そのモハ103-338は動力ユニットを搭載するツヌ324F-1に於ける中核車両である。
以前から動力ユニットの調子が他動力ユニット搭載車に比べ劣るように感じていた。
発進,停車ともに滑らかさを欠きスケールスピードへ達する時間もかなり遅かった。
車体関連項目は清掃と側面窓セル窓サッシ印刷補修が中心であり動力ユニットの整備を追加した。


分解した動力ユニット。

KATO製103系量産冷房車用動力ユニットは在籍車両数に対して入場車が伸びておらず性能低下が少ないように思える。
過去の整備施工車はKATO製モハ103-540(ラシ325F:Tc461),グリーンマックス製モハ103-149(ラシ337Fb:Mc69)の2両だけである。
共にカプラーポケット式DT33動力台車を履く旧LOT動力ユニット搭載車だった。
モハ103-338の動力ユニットはKATOカプラーBタイプ付DT33動力台車が装着される現行LOT品に変わる。
コンデンサーが廃止されて以降大きな仕様変更は無いと思われるがそれを完全否定出来なかった。
よって過去の整備事例は参考程度とし基本構造を確認しながら作業を進める。


撤去不要だったモーター。

取り敢えず分解可能な箇所は全て嵌合を解く方針としたが一部は無駄な工程となった。
先ずユニットカバー天面のモーター端子押えを撤去しユニットカバー側面の嵌合爪を浮かせた。
そのままの状態で台枠裏面両モーター軸付近から覗く乳白色の嵌合爪を押し込む。
当該部は狭隘な箇所にあるため押し込みにプラスチックドライバーを使用している。
旧LOT動力ユニットでは異様に嵌合が固かった記憶が残っていたが現行LOT品は至って容易だった。
モーター端子部は両導電板を巻き込むように成形されており丁寧に撓ませた。


スパイラルギアに油脂付着が見られたDT33動力台車(1エンド側)。

モーターは台枠へ落とし込まれているだけの単純な構造であり撤去には労さない。
単独駆動試験は結果が今ひとつ思わしくなく軸受部へユニクリーンオイルを挿した。
油脂を馴染ませた後に行った再試験では低速域から淀みなく回転するよう改善された。
取り敢えず駆動不調原因の一つにはモーターの摺動抵抗増大が絡んでいたと思われる。
整備が完了したモーターは端子保護のためユニットカバーへ仮装着を行った。
端子部を原形に戻しストッパーまで取り付けた時点でユニットカバーとモーターの分離は不要と判明する。

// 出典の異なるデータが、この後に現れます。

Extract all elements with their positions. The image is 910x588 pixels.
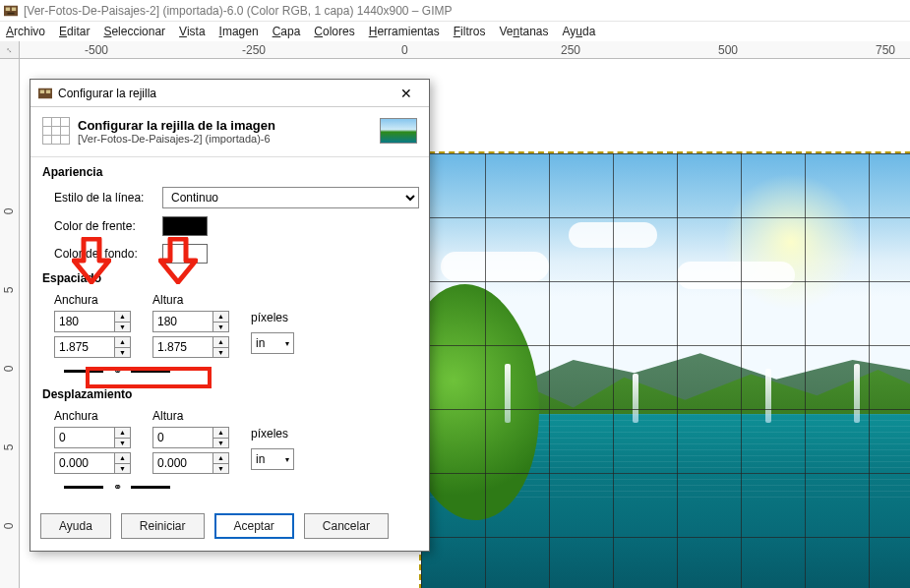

ピボット軸受部の清掃を行った台車集電板(2エンド側)。

闇雲に嵌合を解いてしまったがモーターはユニットカバーごと取り外せる構造が成されていた。
モーターの支持は端子押えに頼るだけながら不安定さは欠片も感じられない。
ユニットカバーさえ撤去すればモーターも引き抜けるため先に端子押えを取り外した分解方法は誤りであった。
次に摺動抵抗を生んでいると予想されたDT33動力台車の分解整備へと取り掛かる。
KATO製101系用DT21動力台車はロアフレームの嵌合が非常に固く平型ピンセットを持ち出した。
しかしDT33動力台車の嵌合爪は押し込むのみで台車枠から分離が行えている。


ユニクリーンオイルを投入したギア部(1エンド側)。

DT33動力台車は1エンド側,2エンド側用共にスパイラルギアの油脂付着が激しかった。
幸い固着までには至っておらずクリーナーで拭き上げた後に歯ブラシにて仕上げを施した。
まだ高経年とは言えない動力ユニットだったが台車集電板の状態が気になり全て分解している。
不安は的中し台車集電板のピボット軸受部は油脂と埃が沈着し黒ずむ有り様だった。
爪楊枝,ラプロス#4000,クリーナー,歯ブラシを総動員させ真鍮色に戻している。
なお油脂は車軸まで達していたためトラクションタイヤを含めた全輪の清掃も行った。


安定嵌合の肝となるユニットカバー嵌合爪。

油脂の進出は2エンド側用DT33動力台車で激しく生じており1エンド側用とは様相が異なった。
通電グリスの可能性も有り得たが1エンド側用DT33動力台車の状況から拭き上げを以て作業を打ち切った。
DT33動力台車の車輪組み付けはトラクションタイヤの位置へ注意を払い台車集電板で井形状に挟む。
そのまま台車枠の軸受部とピボット軸受部を合わせ垂直に押し込み嵌合させた。
この方式は101系用DT21動力台車と同様でありJR101系モハ100-206(ラシ106F:Mc191)での前例が活かされている。
なおロアフレームのギア類には埃等の侵入は見られず歯ブラシで払うのみとした。


整備を終えた動力ユニット。

最後にロアフレーム中央部から覗くギアへ微量のユニクリーンオイルを投入する。
当然ながら組み上げた状態では車輪を単独で回転させられないため駆動軸部を用いギア全体へ浸透させた。
後はモーター取付済のユニットカバー,台枠,DT33動力台車を元に戻すだけとなる。
複数存在するユニットカバーと台枠の嵌合部だが命綱は台枠中央部の2箇所と言える。
ユニットカバー天面を数回押し付け嵌まり具合を確認した後に側面嵌合爪を合わせた。
ちなみに床下機器部品はモールドの関係から2エンド側を先に挿入した方が無難だと思われる。




見附を改善させた窓サッシ(1-3位側)。

整備が完了した動力ユニットの走行試験では起動電流低下と加速度向上が確認された。
段付加速は収まった上に低騒音化も実現し各種対策の効果が窺える結果となった。
台車集電板に施した油脂除去は問題無かったらしく通電性能の低下は生じていない。
KATO製103系用現行LOT動力ユニットの初整備は万が一を考慮し構えて作業に入った。
ところが基本構造は旧LOT動力ユニットと変わりなく従来通りの工程で構わなかった。
しかも分解方法の誤りに気付くおまけまで付き以後のKATO製103系用動力ユニット整備は抵抗が払拭されている。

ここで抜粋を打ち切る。